The National No One is Talking AboutPosted on April 23, 2014 by Ben Bruno
The disappointing end to the 2013 season for the Nationals led to numerous questions, including the role of Rafael Soriano, specifically, if he would remain the team's closer. Soriano recorded 43 saves in 2013, but he was inconsistent and not the dominant strikeout pitcher we were used to seeing, posting a career low 6.9 strikeouts per nine innings pitched. Many fans called for him to be removed from the closer role and allow Tyler Clippard or Drew Storen to take over in 2014. That did not happen - much to the chagrin of many fans - and Soriano entered this season in his customary role as closer. Through the team's first 21 games, Soriano has made eight appearances and is off to a great start, yet not much is being said about him. This is likely due to the mediocre play of the Nats as a whole, including their slow starts to games and leading the league in errors, dominating headlines, but Soriano's pitching - so far - deserves to be talked about.
Soriano has appeared in eight games this season, pitching an inning each time. In his eight innings of work, he's given up six hits, no runs (earned or unearned), one walk, and eleven strikeouts. He's only made one appearance in which he's failed to strike anyone out, leading to a strikeouts per nine rate of 12.38 (he has a K% of 36.7 if you prefer that stat), which is great to see, considering this number was so low last season. His WAR is already at 0.5, after being 0.9 for all of last season. (For reference, a WAR of 5.0 is the best a relief pitcher has posted in the "closer era", since 1988.) He hasn't given up more than two hits in any appearance and has only given up one hit over his last five, including none in his last three, in which he recorded two saves and a win. Also, just an interesting note, he has made one appearance this season with the Nats trailing, something he was not asked to do a single time in 2013.
These numbers are great so far, but they've come over just eight innings pitched. Still, it's good to see Soriano get off to a good start, especially with questions surrounding him in the off-season about his role as closer, and his poor start to the 2013 season. (Through 8 IP last year, he gave up four runs and had a blown save.) The Nats are not putting Soriano in save situations often this season, but when they are, he has yet to fail to do his job. He has pitched great even in non-save situations as well, which can often be troubling for closers, as they are not accustomed to pitching in these situations.

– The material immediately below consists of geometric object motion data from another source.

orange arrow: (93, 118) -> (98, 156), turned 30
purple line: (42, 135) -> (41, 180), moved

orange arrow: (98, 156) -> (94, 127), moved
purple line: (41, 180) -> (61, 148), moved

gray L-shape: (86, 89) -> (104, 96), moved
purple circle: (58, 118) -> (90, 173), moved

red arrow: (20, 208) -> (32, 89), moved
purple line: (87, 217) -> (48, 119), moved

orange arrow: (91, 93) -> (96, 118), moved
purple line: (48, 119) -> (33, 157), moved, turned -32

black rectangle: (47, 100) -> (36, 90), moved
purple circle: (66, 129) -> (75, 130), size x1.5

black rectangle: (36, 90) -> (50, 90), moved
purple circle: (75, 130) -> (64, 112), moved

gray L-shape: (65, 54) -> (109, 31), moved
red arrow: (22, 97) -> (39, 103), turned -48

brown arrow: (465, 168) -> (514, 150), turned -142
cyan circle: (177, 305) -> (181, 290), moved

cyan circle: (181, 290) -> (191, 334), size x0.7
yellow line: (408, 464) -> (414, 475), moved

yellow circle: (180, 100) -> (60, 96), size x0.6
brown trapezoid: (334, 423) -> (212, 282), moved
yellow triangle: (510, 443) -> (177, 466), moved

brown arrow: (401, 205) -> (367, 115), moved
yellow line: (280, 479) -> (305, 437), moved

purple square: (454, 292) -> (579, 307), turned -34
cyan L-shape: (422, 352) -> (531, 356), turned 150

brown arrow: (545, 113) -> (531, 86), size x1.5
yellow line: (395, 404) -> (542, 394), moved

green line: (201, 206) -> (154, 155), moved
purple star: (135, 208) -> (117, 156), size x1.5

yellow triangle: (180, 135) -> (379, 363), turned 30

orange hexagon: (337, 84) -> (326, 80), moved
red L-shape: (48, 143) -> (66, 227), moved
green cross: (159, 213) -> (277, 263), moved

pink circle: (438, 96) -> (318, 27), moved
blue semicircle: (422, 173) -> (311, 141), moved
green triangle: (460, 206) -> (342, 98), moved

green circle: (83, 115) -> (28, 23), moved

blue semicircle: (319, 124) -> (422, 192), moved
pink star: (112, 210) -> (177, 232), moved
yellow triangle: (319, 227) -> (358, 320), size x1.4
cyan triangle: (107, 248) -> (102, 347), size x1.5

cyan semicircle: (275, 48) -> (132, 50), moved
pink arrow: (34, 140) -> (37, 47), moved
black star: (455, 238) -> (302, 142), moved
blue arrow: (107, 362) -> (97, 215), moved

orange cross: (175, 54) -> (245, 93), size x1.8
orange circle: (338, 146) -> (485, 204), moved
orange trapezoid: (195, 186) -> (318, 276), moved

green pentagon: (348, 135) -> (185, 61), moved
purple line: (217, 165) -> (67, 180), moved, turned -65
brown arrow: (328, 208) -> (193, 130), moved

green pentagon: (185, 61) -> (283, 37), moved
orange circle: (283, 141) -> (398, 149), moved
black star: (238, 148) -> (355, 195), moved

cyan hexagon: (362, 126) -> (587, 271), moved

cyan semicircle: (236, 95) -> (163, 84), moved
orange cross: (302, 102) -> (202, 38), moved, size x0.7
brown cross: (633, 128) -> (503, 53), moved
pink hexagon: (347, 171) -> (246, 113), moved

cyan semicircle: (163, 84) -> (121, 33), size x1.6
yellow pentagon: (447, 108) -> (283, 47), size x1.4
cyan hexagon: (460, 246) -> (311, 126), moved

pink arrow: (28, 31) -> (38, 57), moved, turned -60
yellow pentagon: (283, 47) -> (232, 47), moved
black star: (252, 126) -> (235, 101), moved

While the save is basically a meaningless stat (that's a topic for another blog), it's nice to see the Nats' closer being able to record them when called upon and providing the bullpen with some stability, especially during a stretch when Clippard has been shaky. Maybe closers are like umpires, and kickers in football, in that if they're doing their job, you don't hear about them. I'm guessing Soriano doesn't mind not getting attention, but his pitching so far this season deserves some.